Portrait of Rose
One Shot Review
Continuing my Single Shot Series, I am moving away from the purely photographic technique and instead exploring ways I work with the model. I've chosen the image called "Needing Headspace", conceptually showing a mad world through a look and a pose.
The most important activity is to build a rapport with any model to work with so that they understand the intent. Let's face it, some of us photographers can be out-going and shy at the same time, but if you want that perfect image, talking to them is so important.
My intent of the image was simple. I wanted to capture the humanity of Diane Arbus and the flare and beauty of the Paris candid portraits of Brassaï. I asked Rose to pose as if she was stressed or even a little bit mad. (Note to self: not sure she had to do too much out of the norm for her to look mad, or is that me?) The result speaks volumes to her ability to understand my intent and get into the process of creating the photo.
Technically, the image setup used a classic portrait method. The studio had near-perfect lighting, coming from three large windows to the right of Rose that provides soft natural lighting with no harsh shadows. The backdrop I chose was olive green paper. I really like paper backdrops as they have a lovely texture, being a soft mottled pattern, which works for both close crop work and full-body shots.
The film used was Fomapan 200 Creative shot at EI 200 and my favourite portrait film. It gives a beautiful result.

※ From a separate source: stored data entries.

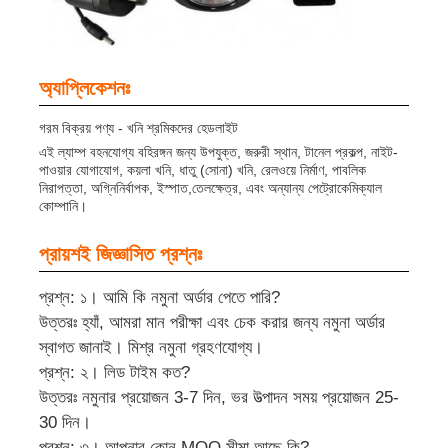
চার্জার র্যাক
অ্যাপ্লিকেশনঃ
ভূগর্ভস্থ খনির বেল্ট
গরম বিক্রয় পণ্য - খনি শ্রমিকদের হেডলাইট
এই ল্যাম্প বহনযোগ্য বহিরঙ্গন জন্য উপযুক্ত, জরুরী স্থান, টানেল প্রকল্প, নাইট-
পাওয়ার যোগাযোগ, কয়লা খনি, ধাতু (সোনা) খনি, রেলওয়ে নির্মাণ, পাবলিক
গরম বিক্রয় পণ্য
নিরাপত্তা, অগ্নিনির্বাপক, ইস্পাত,তেলক্ষেত্র, এবং অন্যান্য পেট্রোকেমিক্যাল
কোম্পানি।
LED সতর্কতা আলো
প্রায়শই জিজ্ঞাসিত প্রশ্নঃ
প্রশ্ন: ১। আমি কি নমুনা অর্ডার পেতে পারি?
পোর্টেবল এনার্জি স্টোরেজ পাওয়ার সাপ্লাই
উত্তরঃ হ্যাঁ, আমরা মান পরীক্ষা এবং চেক করার জন্য নমুনা অর্ডার
স্বাগত জানাই। মিশ্র নমুনা গ্রহণযোগ্য।
এলইডি হাই বে লাইট
প্রশ্ন: ২। লিড টাইম কত?
উত্তরঃ নমুনার প্রয়োজন 3-7 দিন, ভর উত্পাদন সময় প্রয়োজন 25-
30 দিন।
প্রশ্ন: ৩। আপনার কোন MOQ সীমা আছে কি?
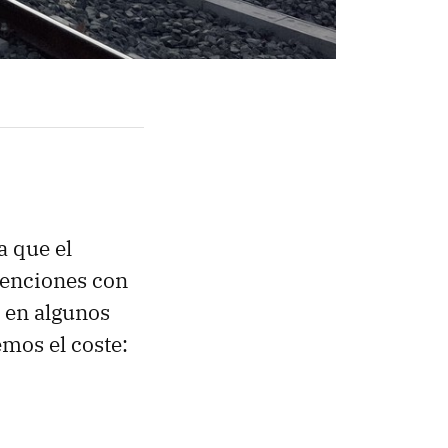
a que el
venciones con
s en algunos
mos el coste:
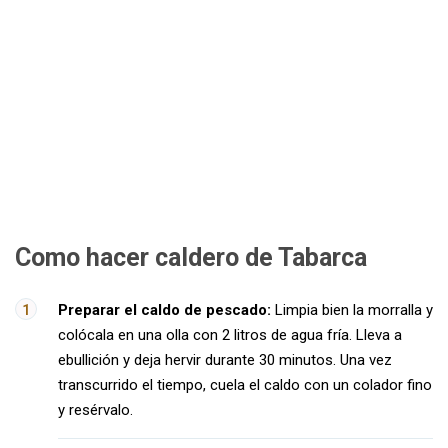
Como hacer caldero de Tabarca
Preparar el caldo de pescado:
Limpia bien la morralla y
colócala en una olla con 2 litros de agua fría. Lleva a
ebullición y deja hervir durante 30 minutos. Una vez
transcurrido el tiempo, cuela el caldo con un colador fino
y resérvalo.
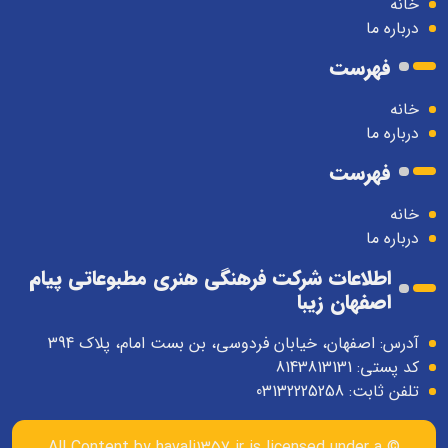
خانه
درباره ما
فهرست
خانه
درباره ما
فهرست
خانه
درباره ما
اطلاعات شرکت فرهنگی هنری مطبوعاتی پیام
اصفهان زیبا
آدرس: اصفهان، خیابان فردوسی، بن بست امام، پلاک 394
کد پستی: 8143813131
تلفن ثابت: 03132225258
havali1357.ir
is licensed under a
© All Content by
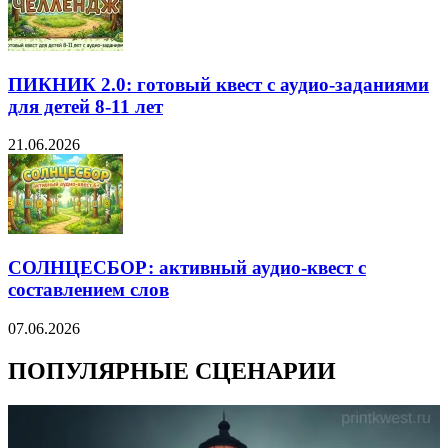
ПИКНИК 2.0: готовый квест с аудио-заданиями
для детей 8-11 лет
21.06.2026
СОЛНЦЕСБОР: активный аудио-квест с
составлением слов
07.06.2026
ПОПУЛЯРНЫЕ СЦЕНАРИИ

The final image was printed in the darkroom and scanned with only sharping adjustments. To match the film, I used Fomaspeed RC paper, printed at grade 2.5 to get the best out of it. As seen in the final shot, which was straight out of the scanner without any corrections, the lighting was perfect in, getting the style I wanted.
I can state more clearly the importance of communication between you and the model. Before the shoot, I met with Rose to take her through what I wanted from it and asked her how she might help me get great results. I have worked with many photographers that simply ignore the model when planning things, and while it may work, it is more likely to end up being hard work to get things done.